Extra IPs/domains merged with the built-in threat-intelligence lists.

storeSilkerStateStoreoptional

Pluggable shared store (e.g. Redis) so rate-limit counters and IP bans stay consistent across multiple instances. Local memory remains authoritative; the external store is mirrored best-effort.

waitUntil(p: Promise) => voidoptional

Serverless lifecycle hook (Vercel waitUntil / Next after) to deliver telemetry after the response without blocking the request path.

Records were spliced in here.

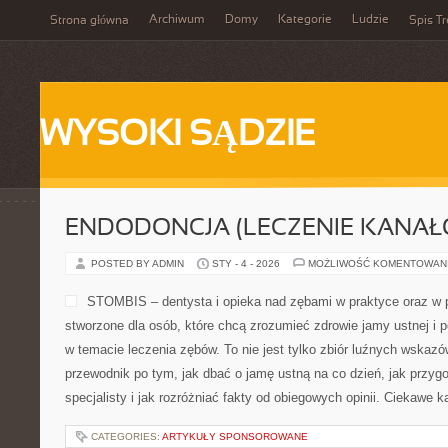
Archiwum
Domy
Kategorie
Ludzie
Strona główna
Spis Tr
WYSOKI SĄDZIE
ENDODONCJA (LECZENIE KANAŁ
POSTED BY ADMIN
STY - 4 - 2026
MOŻLIWOŚĆ KOMENTOWAN
STOMBIS – dentysta i opieka nad zębami w praktyce oraz w 
stworzone dla osób, które chcą zrozumieć zdrowie jamy ustnej i
w temacie leczenia zębów. To nie jest tylko zbiór luźnych wskaz
przewodnik po tym, jak dbać o jamę ustną na co dzień, jak przyg
specjalisty i jak rozróżniać fakty od obiegowych opinii. Ciekawe 
CATEGORIES:
ARTYKUŁY SPONSOROWANE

debugbooleanoptionaldefault: false

Verbose logging for local debugging.

Remote config

When remoteConfig is enabled (the default), feature toggles managed in the dashboard are the source of truth. The ingest response carries the resolved feature set, and the SDK applies it on the next sync - so you can turn detections on/off per app without shipping code.

Disabling cloudCommunication (or running without an API key) stops telemetry and remote config. Local detection still works, but the dashboard will show no data.

Shared state store (multi-instance)

Behind a load balancer, give every instance the same store so rate limiting and IP bans are consistent. Implement the SilkerStateStore interface (e.g. backed by Redis) and pass it as store.